§ **Work instructions**: Set down exactly the lines below, starting at the one that contains "Sponsoreret indhold Digitale værktøjer" and ending at the one that contains "Coluna Profano Graal", with both of those lines included and nothing else.

(Beginning of Given records)

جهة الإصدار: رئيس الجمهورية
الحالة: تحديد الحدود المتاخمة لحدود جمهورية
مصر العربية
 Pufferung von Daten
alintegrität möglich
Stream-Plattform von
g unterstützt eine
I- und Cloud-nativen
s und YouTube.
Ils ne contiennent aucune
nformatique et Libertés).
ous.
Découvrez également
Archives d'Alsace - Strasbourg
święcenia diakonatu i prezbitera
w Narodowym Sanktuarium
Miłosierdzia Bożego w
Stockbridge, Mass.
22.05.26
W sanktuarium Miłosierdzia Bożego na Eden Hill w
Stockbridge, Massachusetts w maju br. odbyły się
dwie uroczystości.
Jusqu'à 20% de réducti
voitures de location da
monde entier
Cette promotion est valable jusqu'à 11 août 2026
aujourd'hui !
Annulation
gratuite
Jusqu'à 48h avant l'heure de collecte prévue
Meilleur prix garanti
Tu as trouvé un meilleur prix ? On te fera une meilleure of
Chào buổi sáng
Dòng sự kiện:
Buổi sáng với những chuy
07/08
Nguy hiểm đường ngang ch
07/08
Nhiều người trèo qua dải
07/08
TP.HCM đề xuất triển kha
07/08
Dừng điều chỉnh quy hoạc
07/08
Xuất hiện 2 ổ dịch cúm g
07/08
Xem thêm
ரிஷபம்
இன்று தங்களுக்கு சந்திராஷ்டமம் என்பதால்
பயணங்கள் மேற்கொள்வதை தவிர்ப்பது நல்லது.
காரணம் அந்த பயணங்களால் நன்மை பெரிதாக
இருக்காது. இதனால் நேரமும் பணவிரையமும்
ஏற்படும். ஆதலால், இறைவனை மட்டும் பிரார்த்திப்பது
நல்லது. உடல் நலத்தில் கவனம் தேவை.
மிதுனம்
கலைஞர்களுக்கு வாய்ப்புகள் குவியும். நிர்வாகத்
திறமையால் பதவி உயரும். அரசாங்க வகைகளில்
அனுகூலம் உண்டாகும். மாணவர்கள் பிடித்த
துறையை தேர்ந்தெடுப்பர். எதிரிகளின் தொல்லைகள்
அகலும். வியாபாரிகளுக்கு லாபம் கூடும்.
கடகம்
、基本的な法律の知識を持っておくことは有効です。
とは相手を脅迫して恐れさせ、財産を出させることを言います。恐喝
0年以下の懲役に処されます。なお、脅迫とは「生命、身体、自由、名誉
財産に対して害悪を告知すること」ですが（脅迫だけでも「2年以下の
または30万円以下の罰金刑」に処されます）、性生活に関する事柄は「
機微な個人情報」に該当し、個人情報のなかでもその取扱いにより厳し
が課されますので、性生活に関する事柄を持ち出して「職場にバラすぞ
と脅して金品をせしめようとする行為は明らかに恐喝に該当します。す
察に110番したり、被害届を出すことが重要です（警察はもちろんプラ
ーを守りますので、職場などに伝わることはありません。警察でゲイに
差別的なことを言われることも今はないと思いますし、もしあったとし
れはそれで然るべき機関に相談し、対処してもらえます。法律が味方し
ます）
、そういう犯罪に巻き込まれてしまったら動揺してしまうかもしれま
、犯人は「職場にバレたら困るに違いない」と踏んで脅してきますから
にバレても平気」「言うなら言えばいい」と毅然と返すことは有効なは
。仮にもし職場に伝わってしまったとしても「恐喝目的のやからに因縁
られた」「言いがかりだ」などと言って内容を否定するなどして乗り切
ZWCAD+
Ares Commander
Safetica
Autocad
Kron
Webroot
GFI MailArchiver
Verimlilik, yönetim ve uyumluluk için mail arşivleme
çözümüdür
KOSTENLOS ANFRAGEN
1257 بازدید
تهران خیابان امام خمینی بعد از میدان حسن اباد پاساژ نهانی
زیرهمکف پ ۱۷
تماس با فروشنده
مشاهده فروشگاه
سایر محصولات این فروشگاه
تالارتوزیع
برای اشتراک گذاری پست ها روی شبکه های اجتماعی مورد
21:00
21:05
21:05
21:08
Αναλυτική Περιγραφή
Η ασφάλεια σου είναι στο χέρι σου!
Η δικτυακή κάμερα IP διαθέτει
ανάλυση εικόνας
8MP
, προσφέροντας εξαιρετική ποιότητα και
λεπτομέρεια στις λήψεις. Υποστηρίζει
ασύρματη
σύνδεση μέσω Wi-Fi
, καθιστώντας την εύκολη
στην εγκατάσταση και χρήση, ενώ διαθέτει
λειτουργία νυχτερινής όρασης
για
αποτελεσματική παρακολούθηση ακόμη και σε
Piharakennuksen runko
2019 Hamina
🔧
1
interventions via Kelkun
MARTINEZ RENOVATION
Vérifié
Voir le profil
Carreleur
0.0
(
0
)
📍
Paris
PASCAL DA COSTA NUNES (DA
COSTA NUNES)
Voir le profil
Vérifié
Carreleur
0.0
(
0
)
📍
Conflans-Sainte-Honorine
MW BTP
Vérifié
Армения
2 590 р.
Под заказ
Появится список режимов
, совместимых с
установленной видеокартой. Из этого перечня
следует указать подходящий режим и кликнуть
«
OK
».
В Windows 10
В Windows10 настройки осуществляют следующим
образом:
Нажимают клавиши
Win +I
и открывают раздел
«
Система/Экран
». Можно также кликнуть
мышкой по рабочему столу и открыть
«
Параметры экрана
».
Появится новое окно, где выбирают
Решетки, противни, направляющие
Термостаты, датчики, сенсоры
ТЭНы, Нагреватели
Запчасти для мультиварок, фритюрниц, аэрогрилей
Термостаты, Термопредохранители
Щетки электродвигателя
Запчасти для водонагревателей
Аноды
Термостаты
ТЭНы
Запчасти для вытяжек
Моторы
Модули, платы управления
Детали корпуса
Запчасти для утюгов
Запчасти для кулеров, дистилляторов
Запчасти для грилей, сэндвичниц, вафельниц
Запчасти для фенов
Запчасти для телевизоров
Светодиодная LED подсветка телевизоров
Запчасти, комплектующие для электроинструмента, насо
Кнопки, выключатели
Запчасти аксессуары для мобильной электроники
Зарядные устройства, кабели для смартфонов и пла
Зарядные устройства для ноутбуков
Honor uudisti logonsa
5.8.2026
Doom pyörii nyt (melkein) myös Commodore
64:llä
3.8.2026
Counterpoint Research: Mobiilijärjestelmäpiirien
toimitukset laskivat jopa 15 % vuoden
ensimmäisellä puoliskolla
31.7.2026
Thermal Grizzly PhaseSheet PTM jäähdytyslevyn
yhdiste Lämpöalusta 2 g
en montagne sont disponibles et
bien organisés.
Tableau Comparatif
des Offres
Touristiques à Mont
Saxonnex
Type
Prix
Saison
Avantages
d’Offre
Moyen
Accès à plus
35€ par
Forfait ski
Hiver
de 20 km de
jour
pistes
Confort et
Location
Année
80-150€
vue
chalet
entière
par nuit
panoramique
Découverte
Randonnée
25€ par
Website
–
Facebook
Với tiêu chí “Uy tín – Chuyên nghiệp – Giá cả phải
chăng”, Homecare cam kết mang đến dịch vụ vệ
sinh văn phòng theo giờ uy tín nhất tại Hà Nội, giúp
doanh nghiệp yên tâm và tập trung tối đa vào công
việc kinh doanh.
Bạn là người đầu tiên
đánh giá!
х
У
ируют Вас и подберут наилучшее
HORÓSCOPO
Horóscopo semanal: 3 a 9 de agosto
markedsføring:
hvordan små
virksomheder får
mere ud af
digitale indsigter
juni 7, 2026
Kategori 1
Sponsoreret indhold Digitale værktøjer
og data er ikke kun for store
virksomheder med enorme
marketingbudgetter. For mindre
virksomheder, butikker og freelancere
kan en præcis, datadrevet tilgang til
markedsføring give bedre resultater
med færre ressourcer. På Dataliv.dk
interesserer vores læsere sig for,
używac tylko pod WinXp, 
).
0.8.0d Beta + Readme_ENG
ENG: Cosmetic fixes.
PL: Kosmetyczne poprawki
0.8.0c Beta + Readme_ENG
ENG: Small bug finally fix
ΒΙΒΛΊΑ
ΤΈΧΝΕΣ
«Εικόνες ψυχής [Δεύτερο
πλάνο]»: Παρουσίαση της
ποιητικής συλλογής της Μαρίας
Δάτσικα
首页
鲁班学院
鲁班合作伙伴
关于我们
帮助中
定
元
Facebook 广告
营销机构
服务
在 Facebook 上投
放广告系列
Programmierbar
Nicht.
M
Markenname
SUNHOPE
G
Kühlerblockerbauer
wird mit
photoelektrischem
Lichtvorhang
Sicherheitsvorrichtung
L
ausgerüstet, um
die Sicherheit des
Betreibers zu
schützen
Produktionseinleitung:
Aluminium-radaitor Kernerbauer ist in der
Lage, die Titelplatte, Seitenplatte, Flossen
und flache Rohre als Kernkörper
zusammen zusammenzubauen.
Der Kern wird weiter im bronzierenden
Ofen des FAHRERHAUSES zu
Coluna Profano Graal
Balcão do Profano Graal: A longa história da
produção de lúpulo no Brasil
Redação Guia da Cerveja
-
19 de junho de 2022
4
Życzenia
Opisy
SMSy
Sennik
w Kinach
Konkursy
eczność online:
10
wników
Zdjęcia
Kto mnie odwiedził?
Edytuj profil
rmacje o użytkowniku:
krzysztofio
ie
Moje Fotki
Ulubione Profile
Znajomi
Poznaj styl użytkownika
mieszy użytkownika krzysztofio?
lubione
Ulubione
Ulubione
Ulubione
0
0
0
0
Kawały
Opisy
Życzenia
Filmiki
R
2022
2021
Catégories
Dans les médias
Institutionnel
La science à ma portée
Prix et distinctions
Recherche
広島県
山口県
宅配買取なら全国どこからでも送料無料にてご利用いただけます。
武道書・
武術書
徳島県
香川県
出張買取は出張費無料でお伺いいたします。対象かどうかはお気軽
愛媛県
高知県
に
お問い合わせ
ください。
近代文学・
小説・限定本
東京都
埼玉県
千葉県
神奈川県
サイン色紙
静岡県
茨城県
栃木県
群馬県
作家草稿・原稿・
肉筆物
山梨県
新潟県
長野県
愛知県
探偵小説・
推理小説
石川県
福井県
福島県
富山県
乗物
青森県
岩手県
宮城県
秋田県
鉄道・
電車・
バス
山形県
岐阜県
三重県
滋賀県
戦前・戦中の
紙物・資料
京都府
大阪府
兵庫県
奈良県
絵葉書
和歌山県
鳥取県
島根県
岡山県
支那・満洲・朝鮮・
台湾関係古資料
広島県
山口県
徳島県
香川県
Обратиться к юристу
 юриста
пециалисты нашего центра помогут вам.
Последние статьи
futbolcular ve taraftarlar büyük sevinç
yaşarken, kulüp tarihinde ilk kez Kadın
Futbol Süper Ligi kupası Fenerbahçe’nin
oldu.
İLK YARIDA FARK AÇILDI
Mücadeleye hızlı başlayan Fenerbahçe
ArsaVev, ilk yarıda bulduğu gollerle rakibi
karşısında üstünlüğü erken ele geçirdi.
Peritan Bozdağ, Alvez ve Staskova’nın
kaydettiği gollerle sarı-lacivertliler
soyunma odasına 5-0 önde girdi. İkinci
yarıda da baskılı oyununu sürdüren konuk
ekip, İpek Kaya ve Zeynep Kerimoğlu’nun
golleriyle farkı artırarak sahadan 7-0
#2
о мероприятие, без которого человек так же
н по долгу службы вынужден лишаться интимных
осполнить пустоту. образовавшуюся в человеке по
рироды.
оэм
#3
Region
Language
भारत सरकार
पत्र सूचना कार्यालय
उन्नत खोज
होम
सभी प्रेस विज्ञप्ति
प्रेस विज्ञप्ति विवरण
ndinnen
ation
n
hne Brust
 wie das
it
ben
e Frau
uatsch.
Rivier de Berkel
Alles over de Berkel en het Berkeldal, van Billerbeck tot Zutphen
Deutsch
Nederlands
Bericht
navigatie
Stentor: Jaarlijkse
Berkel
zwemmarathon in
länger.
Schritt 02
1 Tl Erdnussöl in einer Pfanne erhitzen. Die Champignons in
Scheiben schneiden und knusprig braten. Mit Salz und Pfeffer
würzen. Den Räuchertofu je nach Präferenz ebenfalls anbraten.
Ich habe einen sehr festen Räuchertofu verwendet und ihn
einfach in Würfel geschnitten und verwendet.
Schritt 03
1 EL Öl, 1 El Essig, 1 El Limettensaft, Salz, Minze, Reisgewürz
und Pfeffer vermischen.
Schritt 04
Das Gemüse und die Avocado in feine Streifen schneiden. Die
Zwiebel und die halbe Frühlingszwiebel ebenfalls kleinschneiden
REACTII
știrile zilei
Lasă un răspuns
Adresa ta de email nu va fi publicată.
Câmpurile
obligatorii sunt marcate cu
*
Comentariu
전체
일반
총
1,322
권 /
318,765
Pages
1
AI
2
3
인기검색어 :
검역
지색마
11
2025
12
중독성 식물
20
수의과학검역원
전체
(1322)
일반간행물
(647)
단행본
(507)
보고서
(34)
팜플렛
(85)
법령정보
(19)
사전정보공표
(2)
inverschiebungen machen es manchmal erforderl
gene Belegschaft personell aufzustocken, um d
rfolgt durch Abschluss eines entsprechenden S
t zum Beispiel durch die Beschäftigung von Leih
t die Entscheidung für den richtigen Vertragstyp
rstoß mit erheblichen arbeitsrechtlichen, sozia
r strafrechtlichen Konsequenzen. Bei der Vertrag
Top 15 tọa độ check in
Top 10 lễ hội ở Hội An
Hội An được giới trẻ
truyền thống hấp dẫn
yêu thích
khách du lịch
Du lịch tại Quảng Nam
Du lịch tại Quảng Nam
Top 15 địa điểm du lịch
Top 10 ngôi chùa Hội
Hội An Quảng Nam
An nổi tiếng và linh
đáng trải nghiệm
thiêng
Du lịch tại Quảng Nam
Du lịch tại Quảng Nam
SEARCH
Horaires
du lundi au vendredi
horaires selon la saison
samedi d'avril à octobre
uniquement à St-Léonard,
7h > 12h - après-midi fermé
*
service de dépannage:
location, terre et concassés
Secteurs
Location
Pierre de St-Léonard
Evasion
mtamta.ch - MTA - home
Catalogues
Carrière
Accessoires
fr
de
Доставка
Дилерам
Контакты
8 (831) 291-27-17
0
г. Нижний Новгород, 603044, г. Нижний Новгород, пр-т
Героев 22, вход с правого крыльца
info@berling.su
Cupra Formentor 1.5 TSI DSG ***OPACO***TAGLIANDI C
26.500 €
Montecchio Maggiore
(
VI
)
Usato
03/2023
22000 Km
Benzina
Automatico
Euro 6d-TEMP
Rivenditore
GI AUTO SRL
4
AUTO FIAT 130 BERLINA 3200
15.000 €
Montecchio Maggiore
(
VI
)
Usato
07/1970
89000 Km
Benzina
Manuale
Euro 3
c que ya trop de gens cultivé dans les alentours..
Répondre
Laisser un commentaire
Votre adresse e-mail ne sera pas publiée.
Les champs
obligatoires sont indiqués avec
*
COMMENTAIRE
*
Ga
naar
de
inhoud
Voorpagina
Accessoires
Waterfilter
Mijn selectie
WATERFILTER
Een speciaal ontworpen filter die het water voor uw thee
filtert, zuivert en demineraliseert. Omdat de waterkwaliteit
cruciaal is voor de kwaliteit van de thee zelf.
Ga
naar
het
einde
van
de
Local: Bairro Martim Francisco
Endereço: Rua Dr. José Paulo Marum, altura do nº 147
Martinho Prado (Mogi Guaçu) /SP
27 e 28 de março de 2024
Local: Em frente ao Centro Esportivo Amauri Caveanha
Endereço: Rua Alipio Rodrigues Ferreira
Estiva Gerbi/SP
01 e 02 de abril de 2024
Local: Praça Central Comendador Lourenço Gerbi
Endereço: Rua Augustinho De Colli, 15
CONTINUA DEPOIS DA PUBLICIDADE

(End of Given records)

§ **Problem solution**:
Sponsoreret indhold Digitale værktøjer
og data er ikke kun for store
virksomheder med enorme
marketingbudgetter. For mindre
virksomheder, butikker og freelancere
kan en præcis, datadrevet tilgang til
markedsføring give bedre resultater
med færre ressourcer. På Dataliv.dk
interesserer vores læsere sig for,
używac tylko pod WinXp, 
).
0.8.0d Beta + Readme_ENG
ENG: Cosmetic fixes.
PL: Kosmetyczne poprawki
0.8.0c Beta + Readme_ENG
ENG: Small bug finally fix
ΒΙΒΛΊΑ
ΤΈΧΝΕΣ
«Εικόνες ψυχής [Δεύτερο
πλάνο]»: Παρουσίαση της
ποιητικής συλλογής της Μαρίας
Δάτσικα
首页
鲁班学院
鲁班合作伙伴
关于我们
帮助中
定
元
Facebook 广告
营销机构
服务
在 Facebook 上投
放广告系列
Programmierbar
Nicht.
M
Markenname
SUNHOPE
G
Kühlerblockerbauer
wird mit
photoelektrischem
Lichtvorhang
Sicherheitsvorrichtung
L
ausgerüstet, um
die Sicherheit des
Betreibers zu
schützen
Produktionseinleitung:
Aluminium-radaitor Kernerbauer ist in der
Lage, die Titelplatte, Seitenplatte, Flossen
und flache Rohre als Kernkörper
zusammen zusammenzubauen.
Der Kern wird weiter im bronzierenden
Ofen des FAHRERHAUSES zu
Coluna Profano Graal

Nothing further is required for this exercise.